Washington (AFP) – President Donald Trump has ordered work to begin on building a wall along the Mexican border, angering his southern neighbor with his hardline stance on immigration.

The US leader instructed officials on Wednesday to begin to “plan, design and construct a physical wall along the southern border” and see how it could be funded.

“A nation without borders is not a nation,” Trump said, echoing former president Ronald Reagan, as he visited the Department of Homeland Security to sign two executive orders.

“Beginning today, the United States of America gets back control of its borders,” the Republican president said.

Hours later, Mexican President Enrique Pena Nieto demanded “respect” for his country in a nationally televised address.

“I regret and condemn the decision of the United States to continue construction of a wall that, for years, has divided us instead of uniting us,” Pena Nieto said.

“I have said it time and again: Mexico will not pay for any wall.”

Pena Nieto said he would wait for a report from a high-level Mexican delegation in Washington and consult with governors and lawmakers before deciding on “the next steps to take.”
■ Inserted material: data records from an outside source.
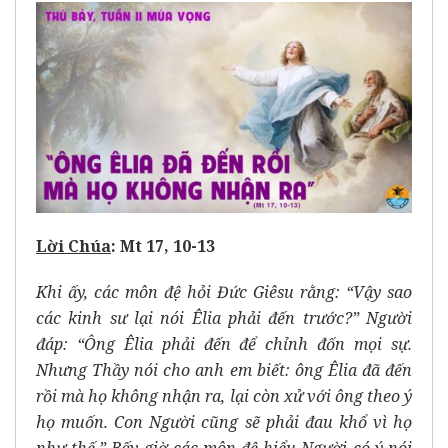
Lời Chúa
: Mt 17, 10-13
Khi ấy, các môn đệ hỏi Đức Giêsu rằng: “Vậy sao
các kinh sư lại nói Êlia phải đến trước?” Người
đáp: “Ông Êlia phải đến để chỉnh đốn mọi sự.
Nhưng Thầy nói cho anh em biết: ông Êlia đã đến
rồi mà họ không nhận ra, lại còn xử với ông theo ý
họ muốn. Con Người cũng sẽ phải đau khổ vì họ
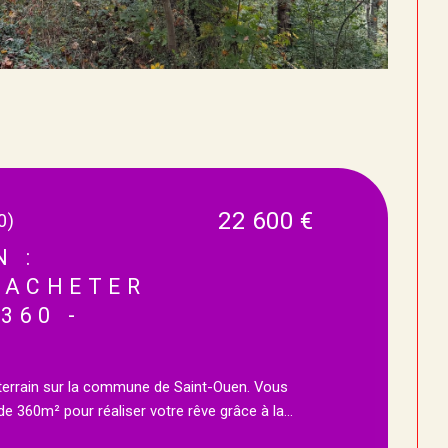
22 600 €
0)
N :
 ACHETER
360 -
e terrain sur la commune de Saint-Ouen. Vous
e 360m² pour réaliser votre rêve grâce à la...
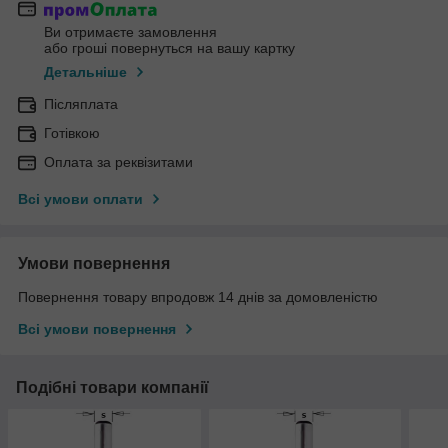
Ви отримаєте замовлення
або гроші повернуться на вашу картку
Детальніше
Післяплата
Готівкою
Оплата за реквізитами
Всі умови оплати
Умови повернення
Повернення товару впродовж 14 днів за домовленістю
Всі умови повернення
Подібні товари компанії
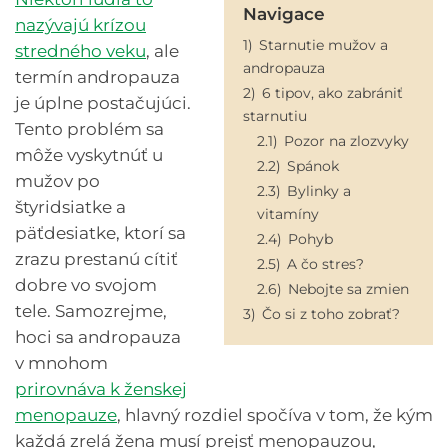
Navigace
nazývajú krízou
1)
Starnutie mužov a
stredného veku
, ale
andropauza
termín andropauza
2)
6 tipov, ako zabrániť
je úplne postačujúci.
starnutiu
Tento problém sa
2.1)
Pozor na zlozvyky
môže vyskytnúť u
2.2)
Spánok
mužov po
2.3)
Bylinky a
štyridsiatke a
vitamíny
päťdesiatke, ktorí sa
2.4)
Pohyb
zrazu prestanú cítiť
2.5)
A čo stres?
dobre vo svojom
2.6)
Nebojte sa zmien
tele. Samozrejme,
3)
Čo si z toho zobrať?
hoci sa andropauza
v mnohom
prirovnáva k ženskej
menopauze
, hlavný rozdiel spočíva v tom, že kým
každá zrelá žena musí prejsť menopauzou,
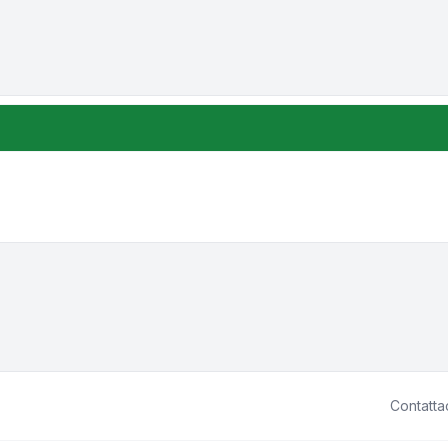
one e ordinamento
Contatta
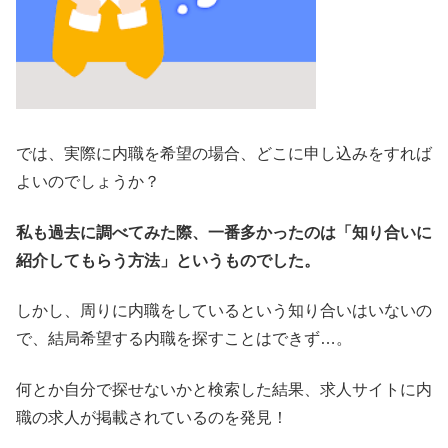
では、実際に内職を希望の場合、どこに申し込みをすれば
よいのでしょうか？
私も過去に調べてみた際、一番多かったのは「知り合いに
紹介してもらう方法」というものでした。
しかし、周りに内職をしているという知り合いはいないの
で、結局希望する内職を探すことはできず…。
何とか自分で探せないかと検索した結果、求人サイトに内
職の求人が掲載されているのを発見！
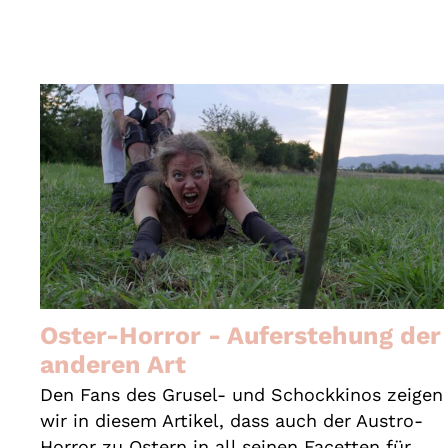
Oster-Horror - Auferstehung der
anderen Art
Den Fans des Grusel- und Schockkinos zeigen
wir in diesem Artikel, dass auch der Austro-
Horror zu Ostern in all seinen Facetten für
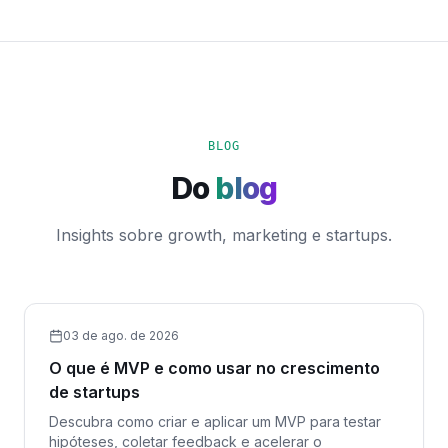
BLOG
Do
blog
Insights sobre growth, marketing e startups.
03 de ago. de 2026
O que é MVP e como usar no crescimento
de startups
Descubra como criar e aplicar um MVP para testar
hipóteses, coletar feedback e acelerar o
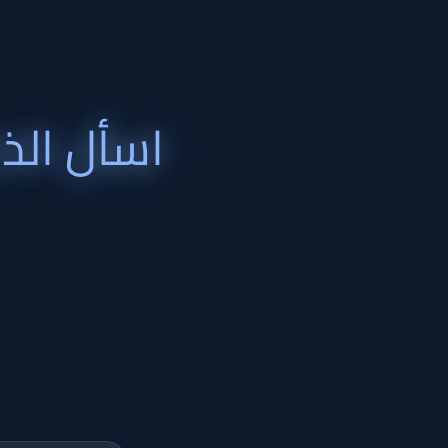
اسأل الذ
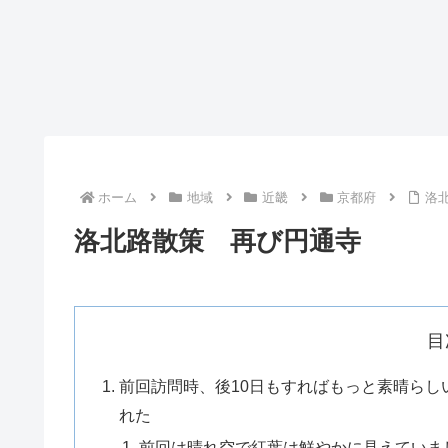
ホーム
地域
近畿
京都府
洛
洛北路散策 再び円通寺
目
前回訪問時、後10日もすればもっと素晴ら
れた
前回は晴れ空で紅葉は鮮やかに見えていま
Lawmakers are pressuring the Mexican leader to cancel a meeting with Trump in Washington scheduled for next week.

Stemming immigration was a central plank of Trump’s election campaign.

His signature prescription was to build a wall along the 2,000-mile (3,200-kilometer) US-Mexico border.
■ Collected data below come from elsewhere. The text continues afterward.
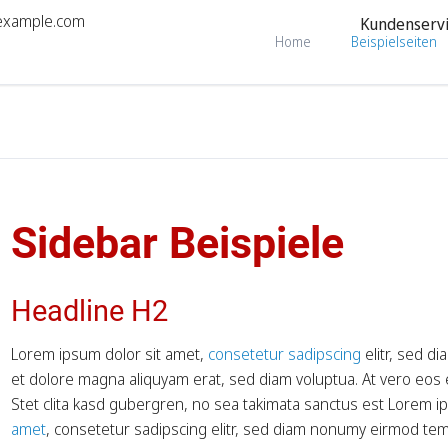
example.com
Kundenserv
Home
Beispielseiten
Navigation
überspringen
Landing Page
Teamseite
Information Home
Teamseite 2
Minimalist Home
Service & Leist
Parallax Home
Service & Leistu
Home Boxed
Unternehmenspr
Sidebar Beispiele
Kontaktseite
Headline H2
Sidebar Right
3-Spalten-La
Lorem ipsum dolor sit amet,
consetetur sadipscing
elitr, sed d
Boxed Varian
et dolore magna aliquyam erat, sed diam voluptua. At vero eos
Stet clita kasd gubergren, no sea takimata sanctus est Lorem 
amet
, consetetur sadipscing elitr, sed diam nonumy eirmod tem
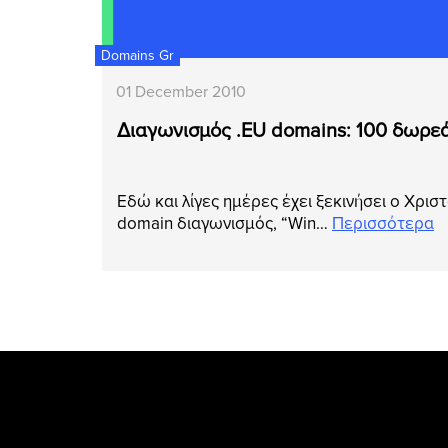
Domains Gr
01 December 2010
Διαγωνισμός .EU domains: 100 δωρεά
Εδώ και λίγες ημέρες έχει ξεκινήσει ο Χρισ
domain διαγωνισμός, “Win…
Περισσότερα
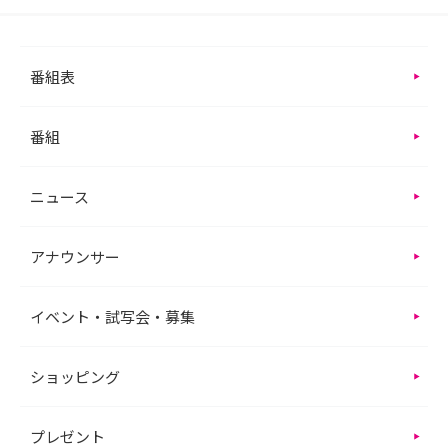
番組表
番組
ニュース
アナウンサー
イベント・試写会・募集
ショッピング
プレゼント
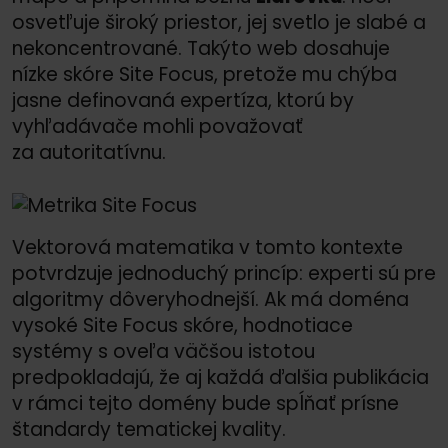
osvetľuje široký priestor, jej svetlo je slabé a
nekoncentrované. Takýto web dosahuje
nízke skóre Site Focus, pretože mu chýba
jasne definovaná expertíza, ktorú by
vyhľadávače mohli považovať
za autoritatívnu.
Vektorová matematika v tomto kontexte
potvrdzuje jednoduchý princíp: experti sú pre
algoritmy dôveryhodnejší. Ak má doména
vysoké Site Focus skóre, hodnotiace
systémy s oveľa väčšou istotou
predpokladajú, že aj každá ďalšia publikácia
v rámci tejto domény bude spĺňať prísne
štandardy tematickej kvality.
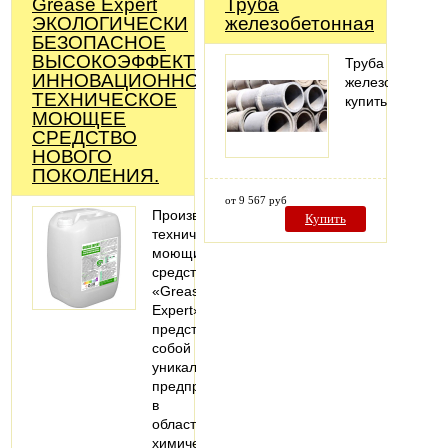
Grease Expert
Труба
ЭКОЛОГИЧЕСКИ
железобетонная
БЕЗОПАСНОЕ
ВЫСОКОЭФФЕКТИВНОЕ
Труба
ИННОВАЦИОННОЕ
железобетонна
ТЕХНИЧЕСКОЕ
купить
МОЮЩЕЕ
СРЕДСТВО
НОВОГО
ПОКОЛЕНИЯ.
от 9 567 руб
Производство
Купить
технических
моющих
средств
«Grease
Expert»
представляет
собой
уникальное
предприятие
в
области
химической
Some of the border is already fenced, but Trump says a wall is needed to stop illegal immigrants from Latin America.

A Morning Consult/Politico poll released Wednesday said 47 percent of voters support building a wall, with 45 percent against.

Experts have voiced doubts about whether a wall would actually slow illegal immigration, or if it is worth the billions it is expected to cost.

“I suspect that a lot of Trump supporters would be just as happy with a big statue of a middle finger pointed south,” said Congressman Luis Gutierrez.

“Both are about equally effective as national security strategies.”

Despite the high-octane rhetoric, Trump’s action was piecemeal, looking to identify existing funds that could be diverted toward the project.

The Republican-controlled Congress, which has long preached fiscal prudence, would need to approve billions of dollars more if the wall is to be anywhere near completed.

Trump also ordered a survey of the border to be completed within 180 days.

Much of the land needed to build the wall would have to be seized from private citizens in Texas, the state of Texas or tribal authorities.

That could result in long court battles and hefty expropriation payments.

– Make Mexico pay? –

“The only real solution to reform our immigration system is to pass comprehensive immigration reform that provides a path to citizenship for the 11 million” undocumented people in the United States, top Senate Democrat Chuck Schumer said.

Trump has promised to make Mexico pay for the wall, something the Mexican government has said will not happen.

“Ultimately it will come out of what’s happening with Mexico, we’re going to be starting those negotiations relatively soon. And we will be, in a form, reimbursed by Mexico,” Trump said in an interview with ABC News.

Trump aides have considered raising border tariffs or border transit costs as one way to “make Mexico pay.”

Another threat is to finance the wall by tapping into remittances that Mexican migrants send home, which last year amounted to $25 billion.

“There are a lot of different ways of getting Mexico to contribute to doing this, and there are different ways of defining how exactly they pay for it,” House leader Paul Ryan said in an interview on MSNBC, while also conceding that the United States is “going to pay for it and front the money up.”

– ‘I do have a heart’ –

Left unresolved is the fate of the “dreamers,” the foreign-born, US-raised children of undocumented migrants.

The children — many of whom are now adults — were brought to the United States illegally as minors.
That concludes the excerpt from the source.